When my son Max (who is now 4) was about 2 years old, he began asking me during mealtime:”can I be done?” At first, I’d just asked him if he’d had enough, and if he said “yes,” I’d let him leave the table. However, he soon began asking “can I be done?” after the first or second bite; and he would get annoyed if I asked him to eat a little more. He later began asking, “how many bites do I have to take before I can be done?” Mealtimes quickly stopped being enjoyable because he only seemed to want to get back to playing instead of taking the time to eat and enjoy his food; and I didn’t feel comfortable insisting that he eat a certain number of bites or offering him more tasty (and usually more unhealthy) food choices as substitutes for what I’d prepared. It didn’t feel natural to me, and went against the philosophy I believed in before he was old enough to eat.

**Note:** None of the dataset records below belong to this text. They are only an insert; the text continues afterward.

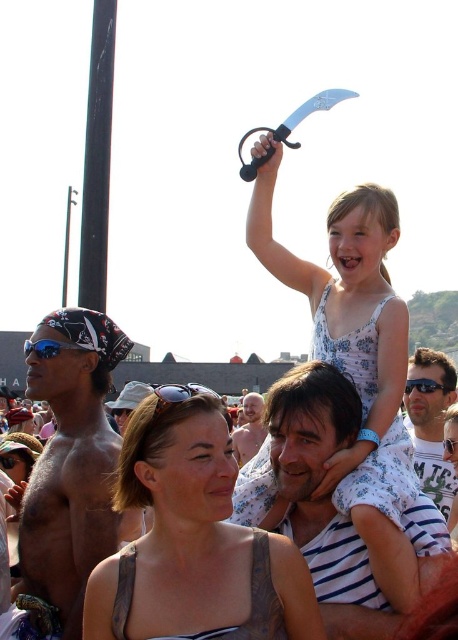 You are a photographer trying to capture a clear shot of the matte white shirt at center and the black plastic sunglasses at upper center. Since you want to focus on both objects equally, which one should you adjust your camera settings to prioritize in terms of size to ensure they appear balanced in the photo?

The matte white shirt at center is wider than the black plastic sunglasses at upper center. To balance their sizes in the photo, you should adjust the camera settings to make the matte white shirt at center appear smaller or move closer to the black plastic sunglasses at upper center so both objects appear similar in size.

You are a photographer trying to capture a clear shot of the bald head at center and the shiny metallic bandana at left. Based on their sizes in the image, which object would appear larger in your photo?

The shiny metallic bandana at left might appear wider than bald head at center, so it would likely be larger in the photo.

Consider the image. You are a photographer trying to capture the bald head at center and the black plastic sunglasses at upper center in a single frame. Based on their positions, which object should you focus on first to ensure both are in the frame?

The bald head at center should be focused on first because it is below the black plastic sunglasses at upper center, so adjusting the frame to include the lower object first ensures the upper one is also captured. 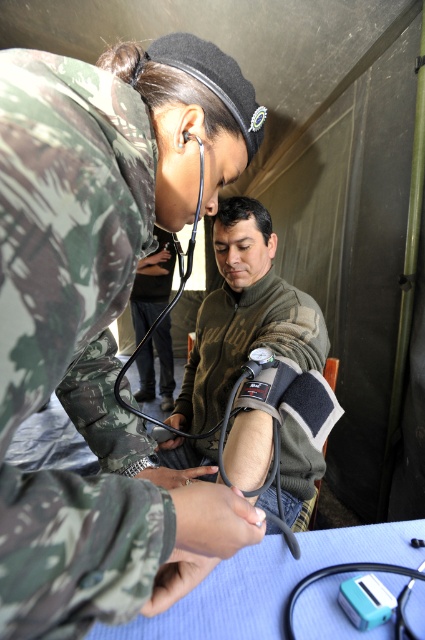 Question: Is camouflage fabric blood pressure cuff at center thinner than camouflage fabric uniform at center?

Choices:
 (A) no
 (B) yes

Answer: (A)

Question: Is camouflage fabric blood pressure cuff at center below teal plastic stethoscope at lower center?

Choices:
 (A) no
 (B) yes

Answer: (A)

Question: Which point appears farthest from the camera in this image?

Choices:
 (A) (158, 284)
 (B) (226, 364)
 (C) (286, 632)

Answer: (A)

Question: Estimate the real-world distances between objects in this image. Which object is closer to the camouflage fabric blood pressure cuff at center?

Choices:
 (A) camouflage fabric uniform at center
 (B) camo uniform at center

Answer: (B)

Question: Is camo uniform at center smaller than camouflage fabric blood pressure cuff at center?

Choices:
 (A) yes
 (B) no

Answer: (A)

Question: Which point is farther to the camera?

Choices:
 (A) pos(260,237)
 (B) pos(405,573)

Answer: (A) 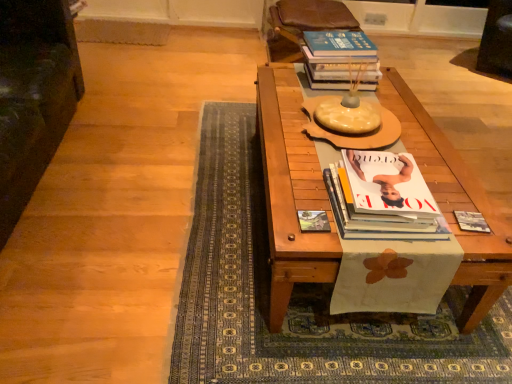 This screenshot has height=384, width=512. Find the location of `free space to the right of blue hardcover book at upper right, the 1th book in the top-to-bottom sequence`. free space to the right of blue hardcover book at upper right, the 1th book in the top-to-bottom sequence is located at coordinates (396, 92). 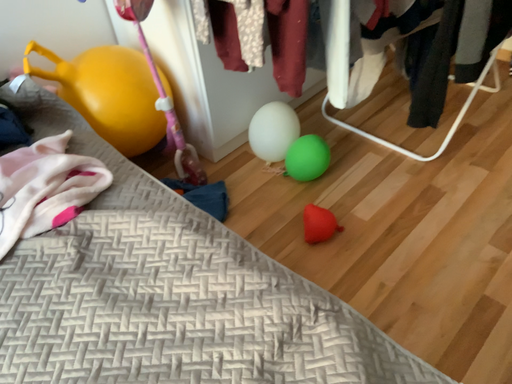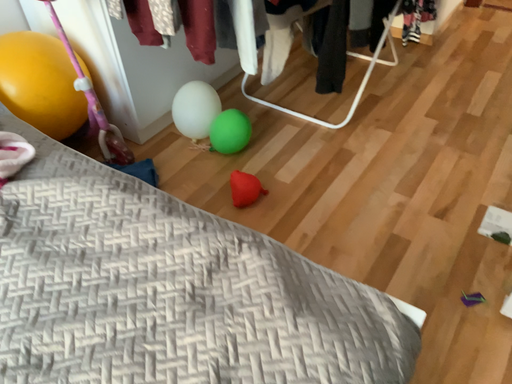 Question: Which way did the camera rotate in the video?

Before I began feeding him solids, I had a picture in my mind of how I wanted him to eat. I wanted him to be able to follow his own hunger and fullness signals, and I wanted to have a relaxed attitude around food – not forcing him to eat things he didn’t like, and also not putting any “unhealthy” foods off limits; but I also wanted to offer him healthy choices for the most part and have structure around his meal and snack times. I quickly learned that teaching a child to rely on his own hunger and fullness signals is more complex than I thought it would be.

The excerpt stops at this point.